Only the stretch of the listing below that runs from the line with "The height and" through the line with "The image size" is to be printed, exactly and with both ends.

Supplied material:
= = = = = = =

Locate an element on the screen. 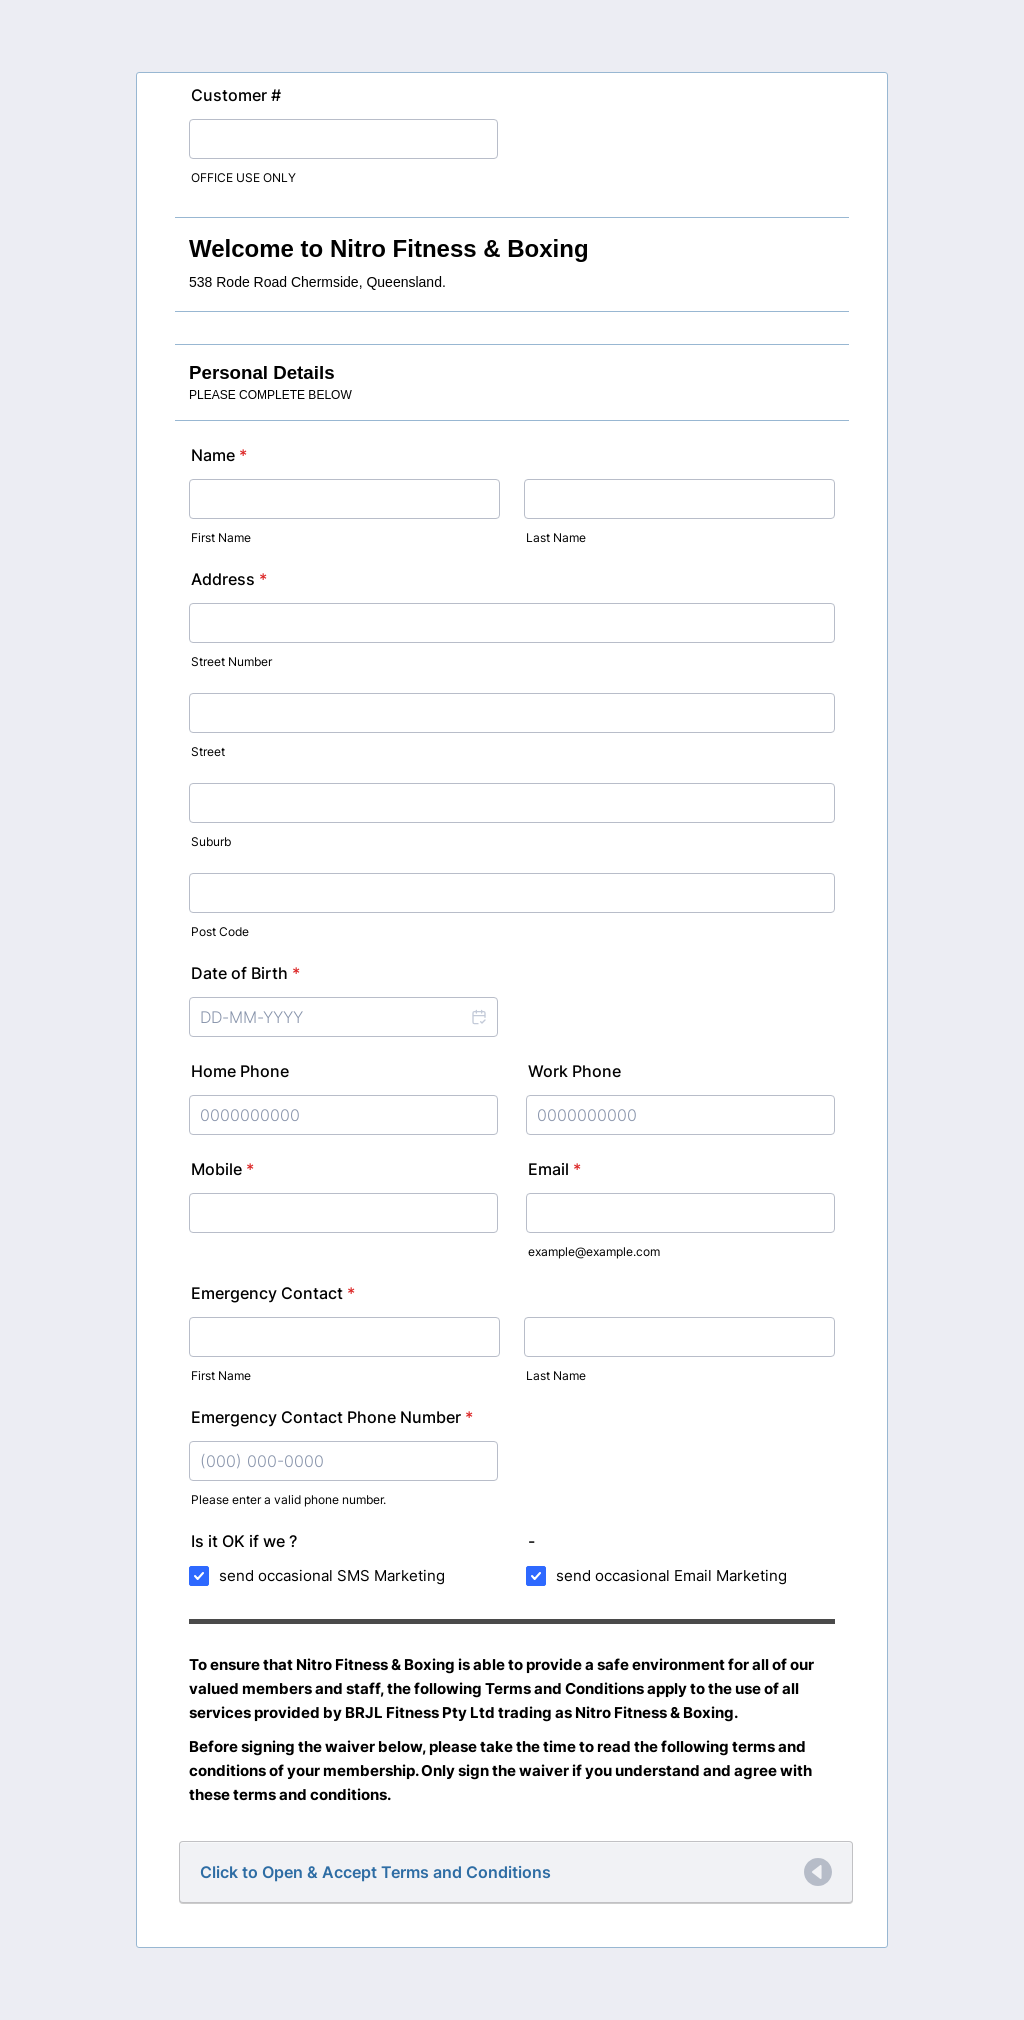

= = = = = = =

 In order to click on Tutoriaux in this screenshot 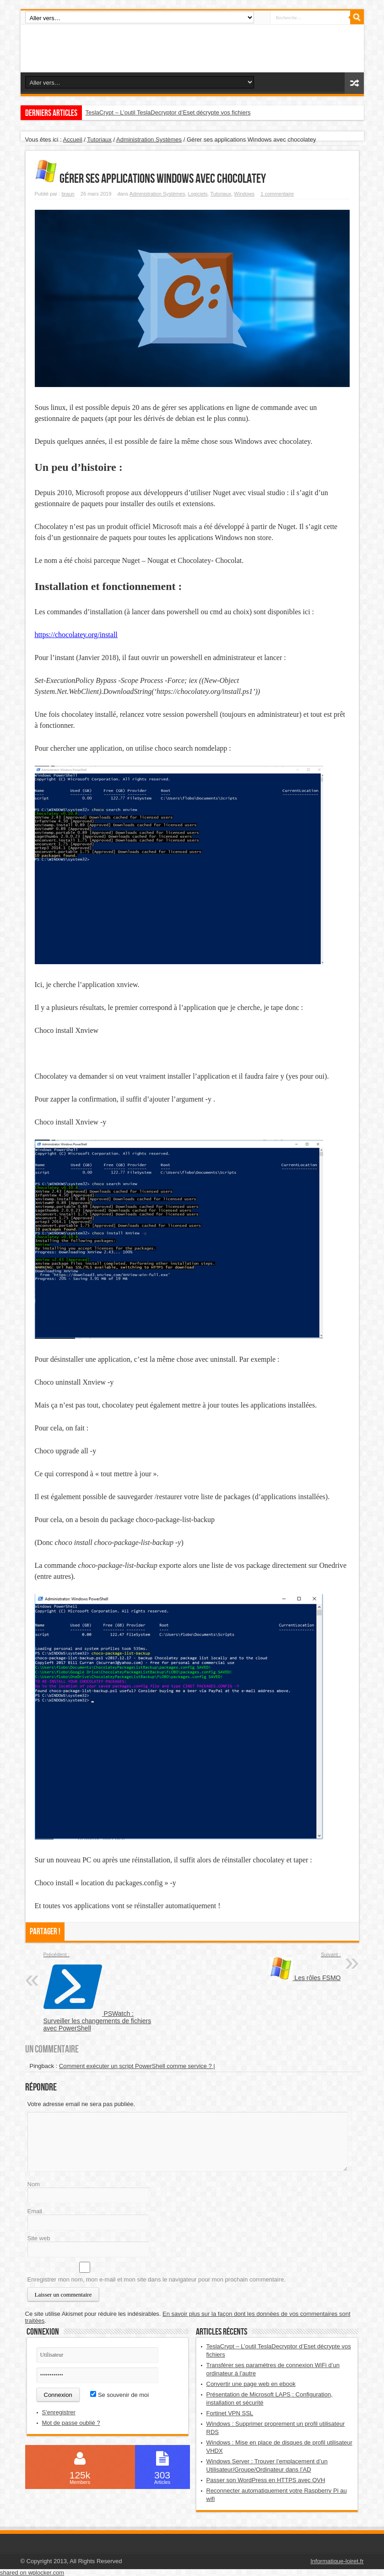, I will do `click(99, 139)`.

= = = = = = =

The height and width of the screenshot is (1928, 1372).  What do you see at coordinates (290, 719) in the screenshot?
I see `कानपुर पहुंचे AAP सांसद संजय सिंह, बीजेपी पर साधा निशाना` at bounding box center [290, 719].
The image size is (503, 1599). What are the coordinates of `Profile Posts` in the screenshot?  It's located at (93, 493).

= = = = = = =

Solution below:
The height and width of the screenshot is (1928, 1372).  What do you see at coordinates (290, 719) in the screenshot?
I see `कानपुर पहुंचे AAP सांसद संजय सिंह, बीजेपी पर साधा निशाना` at bounding box center [290, 719].
The image size is (503, 1599). What are the coordinates of `Profile Posts` in the screenshot?  It's located at (93, 493).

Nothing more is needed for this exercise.